Apple, Bang & Olufsen, Dyson… Les beaux produits font les belles ventes? Pas faux, mais incomplet, car le design ne se limite pas à l’esthétique. Et il n’est surtout pas réservé à une poignée d’entreprises haut de gamme.
Plus beau, donc plus séduisant… et plus cher: la martingale mise en place par Johathan Ive pour Apple depuis presque un quart de siècle passe pour l’expression ultime du design appliqué au business. Est-ce à dire que la recette ne s’applique qu’au haut de gamme (et aux entreprises qui ne risquent par d’avoir des problèmes de trésorerie de si tôt)? Pour Ludovic Noël, le directeur de la Cité du Design de Saint-Etienne, c’est une vision réductrice du design. Au-delà du « lifting » de produits, c’est une démarche scientifique, qui débute avec une analyse poussée des besoins de la clientèle, et débouche sur bien plus qu’une jolie enveloppe… C’est même un « incontournable facteur de compétitivité, car de nombreuses études montrent que les entreprises qui s’engagent dans une démarche de design sont plus performantes », selon le patron d’un des plus importants centre d’exposition, de recherche et d’enseignement de France en la matière. Entretien.

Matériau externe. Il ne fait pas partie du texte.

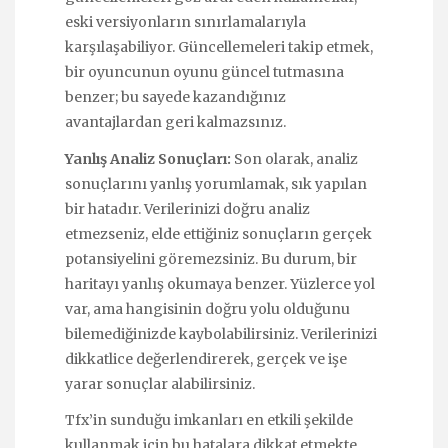
eski versiyonların sınırlamalarıyla
karşılaşabiliyor. Güncellemeleri takip etmek,
bir oyuncunun oyunu güncel tutmasına
benzer; bu sayede kazandığınız
avantajlardan geri kalmazsınız.
Yanlış Analiz Sonuçları:
Son olarak, analiz
sonuçlarını yanlış yorumlamak, sık yapılan
bir hatadır. Verilerinizi doğru analiz
etmezseniz, elde ettiğiniz sonuçların gerçek
potansiyelini göremezsiniz. Bu durum, bir
haritayı yanlış okumaya benzer. Yüzlerce yol
var, ama hangisinin doğru yolu olduğunu
bilemediğinizde kaybolabilirsiniz. Verilerinizi
dikkatlice değerlendirerek, gerçek ve işe
yarar sonuçlar alabilirsiniz.
Tfx’in sunduğu imkanları en etkili şekilde
kullanmak için bu hatalara dikkat etmekte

Si le design est si rentable, qu’est-ce qui empêche les entreprises de l’utiliser plus systématiquement ?
Le premier coupable, c’est l’image un peu faussée qu’elles se font du design. Pour la plupart des gens, le design c’est ce que nous appelons le design « de création »: du mobilier, édité en petite série, et souvent assez onéreux. C’est au design ce que la haute couture est au vêtement: un petit aspect de la discipline… mais de loin le plus visible. Les chefs d’entreprise qui n’ont encore jamais fait cette démarche craignent donc de ne pas réussir à travailler avec un « artiste ». Mais le quotidien de 95% des designers, c’est de travailler avec des entreprises, et en particulier avec des PME! Ils ont l’habitude de se plier à des contraintes de budget et de délai.
Du coup, savent-elles quoi demander à un designer ?
Pas toujours. On va souvent solliciter le designer pour travailler sur l’esthétique d’un produit qui est déjà quasi-fini… Mais « faire beau », même si ce n’est pas négligeable, ce n’est que 30% de la valeur ajoutée du design. Les entreprises pensent spontanément au design comme un levier pour améliorer l’image de leurs produits. J’ajoute qu’il améliore l’image de l’entreprise elle-même: en 2015, lors de la Biennale de design, la Tôlerie Forézienne avait par exemple présenté des bancs publics conçus avec de jeunes designers. Leur métier d’origine, c’est de produire des conduits de cheminée en métal… Outre l’intérêt commercial de développer une nouvelle activité, ses dirigeants ont constaté un impact positif sur leur image, même auprès de leurs clients traditionnels. Ils sont perçus comme plus innovants, et sollicités pour des projets plus complexes. Le chiffre d’affaires a donc aussi augmenté sur leur métier de base.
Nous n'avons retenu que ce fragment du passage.